Grantaire blushed. "If you say so."
"Come on, then!" Joly grabbed his cane and waved it around, conducting the other two to the door. "Doctor's orders."
About the allusions here; so, the online Hapgood translation mentions the phrase "funeral oration" several times. Once in the chapter title where Bossuet proclaims "Death to Blondeau," once much later on when Grantaire cites that scene...and once much earlier, in the Champmathieu trial, where we learn "Benigne Bossuet himself [i.e. our Bossuet's namesake] was obliged to allude to a chicken in the midst of a funeral oration." I looked it up, and it's referring to a princess named Anne, who had a dream involving a (male) dog and a chicken that brought on a religious awakening. Bossuet had to preach at her funeral, but didn't want to specifically mention chickens in the pulpit, because he thought it would be unseemly!

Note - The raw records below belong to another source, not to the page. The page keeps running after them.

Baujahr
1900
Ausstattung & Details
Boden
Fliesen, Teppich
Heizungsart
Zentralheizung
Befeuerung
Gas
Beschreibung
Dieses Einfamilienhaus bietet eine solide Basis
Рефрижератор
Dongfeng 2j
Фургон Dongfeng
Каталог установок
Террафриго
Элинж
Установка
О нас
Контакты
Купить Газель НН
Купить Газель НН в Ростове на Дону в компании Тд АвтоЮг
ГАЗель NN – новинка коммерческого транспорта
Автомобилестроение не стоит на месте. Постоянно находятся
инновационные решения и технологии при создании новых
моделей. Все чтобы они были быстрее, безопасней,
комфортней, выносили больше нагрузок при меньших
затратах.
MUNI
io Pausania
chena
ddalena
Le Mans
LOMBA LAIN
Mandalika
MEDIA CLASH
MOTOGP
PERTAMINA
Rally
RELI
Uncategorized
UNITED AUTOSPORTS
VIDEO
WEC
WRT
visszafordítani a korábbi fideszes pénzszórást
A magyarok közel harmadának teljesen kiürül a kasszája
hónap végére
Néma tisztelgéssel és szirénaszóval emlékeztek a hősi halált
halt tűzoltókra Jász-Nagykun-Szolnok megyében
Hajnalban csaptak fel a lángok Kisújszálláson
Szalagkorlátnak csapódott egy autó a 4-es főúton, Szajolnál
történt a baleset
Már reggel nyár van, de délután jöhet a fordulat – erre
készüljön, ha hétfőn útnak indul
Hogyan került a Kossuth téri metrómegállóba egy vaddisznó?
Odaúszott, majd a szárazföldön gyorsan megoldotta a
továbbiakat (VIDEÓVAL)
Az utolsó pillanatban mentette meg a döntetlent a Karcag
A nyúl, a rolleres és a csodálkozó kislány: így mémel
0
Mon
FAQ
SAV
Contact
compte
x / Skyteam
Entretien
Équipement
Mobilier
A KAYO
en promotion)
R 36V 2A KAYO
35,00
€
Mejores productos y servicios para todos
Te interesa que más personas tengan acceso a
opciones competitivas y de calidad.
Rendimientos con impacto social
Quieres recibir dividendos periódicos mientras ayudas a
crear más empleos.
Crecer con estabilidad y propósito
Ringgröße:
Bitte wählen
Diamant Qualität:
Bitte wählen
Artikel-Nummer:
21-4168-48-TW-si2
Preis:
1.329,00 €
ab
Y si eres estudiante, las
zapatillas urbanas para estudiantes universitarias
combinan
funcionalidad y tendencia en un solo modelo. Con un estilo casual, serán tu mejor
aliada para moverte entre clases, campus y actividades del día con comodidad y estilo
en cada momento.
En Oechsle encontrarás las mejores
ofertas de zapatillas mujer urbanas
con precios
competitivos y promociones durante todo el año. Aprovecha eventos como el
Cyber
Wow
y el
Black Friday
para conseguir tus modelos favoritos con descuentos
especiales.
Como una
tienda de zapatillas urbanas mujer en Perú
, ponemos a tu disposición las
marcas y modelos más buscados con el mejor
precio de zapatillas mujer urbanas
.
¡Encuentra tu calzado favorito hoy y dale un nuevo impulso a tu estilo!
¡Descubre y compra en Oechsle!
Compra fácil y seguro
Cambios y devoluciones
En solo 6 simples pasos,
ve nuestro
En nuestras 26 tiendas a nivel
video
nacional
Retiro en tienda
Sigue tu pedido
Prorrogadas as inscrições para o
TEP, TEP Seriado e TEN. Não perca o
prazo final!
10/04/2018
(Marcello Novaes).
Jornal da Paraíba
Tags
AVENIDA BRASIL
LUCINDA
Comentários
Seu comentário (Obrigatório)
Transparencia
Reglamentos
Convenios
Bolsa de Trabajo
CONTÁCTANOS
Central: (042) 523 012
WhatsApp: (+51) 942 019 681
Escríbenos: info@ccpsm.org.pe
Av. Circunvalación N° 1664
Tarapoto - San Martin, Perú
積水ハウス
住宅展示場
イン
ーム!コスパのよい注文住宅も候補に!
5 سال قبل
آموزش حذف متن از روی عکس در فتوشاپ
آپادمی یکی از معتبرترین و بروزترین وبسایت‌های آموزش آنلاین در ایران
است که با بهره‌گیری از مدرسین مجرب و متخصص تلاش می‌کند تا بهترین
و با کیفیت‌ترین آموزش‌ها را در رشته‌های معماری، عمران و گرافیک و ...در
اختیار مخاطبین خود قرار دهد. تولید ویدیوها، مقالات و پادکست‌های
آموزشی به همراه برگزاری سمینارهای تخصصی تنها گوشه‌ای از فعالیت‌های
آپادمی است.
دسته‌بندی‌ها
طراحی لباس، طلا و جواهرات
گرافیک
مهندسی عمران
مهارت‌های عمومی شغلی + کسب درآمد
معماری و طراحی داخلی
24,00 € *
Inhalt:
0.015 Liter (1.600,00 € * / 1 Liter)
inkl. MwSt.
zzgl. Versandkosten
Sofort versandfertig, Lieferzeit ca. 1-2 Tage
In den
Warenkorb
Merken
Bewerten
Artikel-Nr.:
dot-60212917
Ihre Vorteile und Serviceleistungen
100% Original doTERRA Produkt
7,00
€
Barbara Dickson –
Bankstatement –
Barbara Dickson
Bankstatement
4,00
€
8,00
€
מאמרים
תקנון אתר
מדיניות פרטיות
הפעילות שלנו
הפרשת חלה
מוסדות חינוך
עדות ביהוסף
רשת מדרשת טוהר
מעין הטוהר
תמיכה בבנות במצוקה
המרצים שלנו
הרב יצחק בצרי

I'm sure this ties into Hugo's love of bird puns, but someone else can do the research.
In another famous funeral sermon, Bossuet mentioned the story of King David, who described his captains as "faster than eagles and braver than lions," and then went on to say something about princes. So, while chickens might have been kind of lowly, eagles were Napoleonic and therefore cool.